Beiträge von Doris im Thema „Gelübde“

    Selbst:

    Ich entnehme aus den Beiträgen:


    - Es ist nicht möglich, nicht zu töten. (Monday)
    - Es geht darum, nicht mit Absicht zu töten. (melv0)
    - Diese Absicht ist aber womöglich schon vor einem Gelübde gar nicht vorhanden. (von Ellviral angedeutet)
    - Das Gelübde soll ein stärkeres Bewusstsein auch für die Folgen des Handelns schaffen. (Sudhana)


    Hier entsteht für mich das Problem. Durch das Bewusstsein wird plötzlich ein möglicherweise absichtsloses Töten zu einem Akt, der stärker beachtet werden soll. Damit kann es passieren, dass aus dem absichtslosen Akt ein absichtsvoller würde, also ein ganz bewusster. Das Gelübde würde dann erst dazu beitragen, dass absichtsloses (!) Töten unmöglich wird, weil es etwas wertend in das Bewusstsein erhebt, was vorher so dort nich vorhanden war. Ich glaube darum, dass viele Menschen keine Probleme mit dem Rasenmähen haben, weil sie damit keinerlei Absicht des Tötens verbinden. Sie sind damit im Grunde besser dran als einer, der sich hier den Kopf zerbricht und dann den Rasenmäher stehen lässt. Das ist wirklich amüsant. Die einen sind mit sich im Reinen, die anderen nicht. Aber die, die es nicht sind, denken, dass sie möglicherweise moralisch besser dastehen.

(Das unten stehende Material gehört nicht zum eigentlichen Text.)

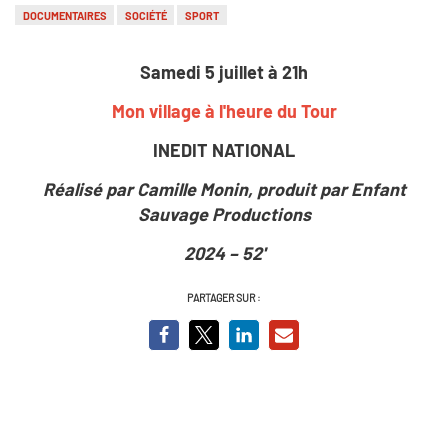
DOCUMENTAIRES
SOCIÉTÉ
SPORT
Samedi 5 juillet à 21h
Mon village à l'heure du Tour
INEDIT NATIONAL
Réalisé par Camille Monin, produit par Enfant
Sauvage Productions
2024 – 52'
PARTAGER SUR :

    Dieses Dilemma entsteht nur, wenn ich das mit meinem Ego betrachte, also MICH mit ANDEREN vergleiche und dabei werte.
    Das ist nicht Bodhisattva-like. :D
    Man darf die Gelübde auch nicht so einfach isoliert sehen, dass bringt auf die Dauer nur Fundamentalismus und Verwirrung hervor. Es ist eigentlich immer ein Bündel an Gelübden. Sie beziehen sich aufeinander, ergänzen, erklären und modifizieren sich gegenseitig.


    Wenn ich so ein Tagesgelübde nehme, also heute werde ich z.B. mich der berauschenden Substanzen enthalten, dann habe ich ein Problem erkannt oder will zumindest sehen, ob es eines damit gibt. Für das Sich-dem-Töten-beim-Rasenmähen-Enthalten gilt dasselbe. Ich mähe den Rasen so achtsam, dass ich es möglichst vermeide Tiere zu töten. Das kann sein, dass ich gucke, ob sich Jungvögel im Gras verstecken, oder ein Tierjunges in Scheckstarre verharrt, dass ich nicht ausgerechnet dann mähe, wenn viele Regenwürmer draussen sind usw. So ein Gelübde dient demnach nicht nur dem tatsächlichen Vermeiden von Unheilsamen, sondern auch der Bewusstmachung.


    Was kann das bewusst machen? Die eigenen Schwächen, den Zusammenhang aller Wesen, den Kreislauf des Lebens, der Verletzlichkeit der Welt, dem Nicht-Vermeiden-Können des Tötens, der Unzulänglichkeit sich unreflektiert an Moralvorstellungen zu halten, wie wenig Kontrolle wir wirklich haben, und und und.
    Diese Übung ist also mehrdimensional. Letztendlich kann alles was ich tue, auch so vermeintlich harmlose Dinge wie Rasenmähen, für andere Wesen eine existenzielle Katastrophe bedeuten. Das kann dann zur Erkenntnis führen: Es gibt kein wirklich harmloses Handeln, das ist nur ein Konzept.
    Damit steht man mit dem Rücken zur Wand. Aber es ist die Realität. Mit der gilt es dann zu leben. Leicht ist es niemals. Man kann sich aber mit sich und der Welt versöhnen, diese Chance bietet einem diese Verlorenheit: Ich bin verloren, aber zusammen mit allen anderen. (Da hast Du übrigens eine tiefe Einheitserfahrung ohne Drogen.)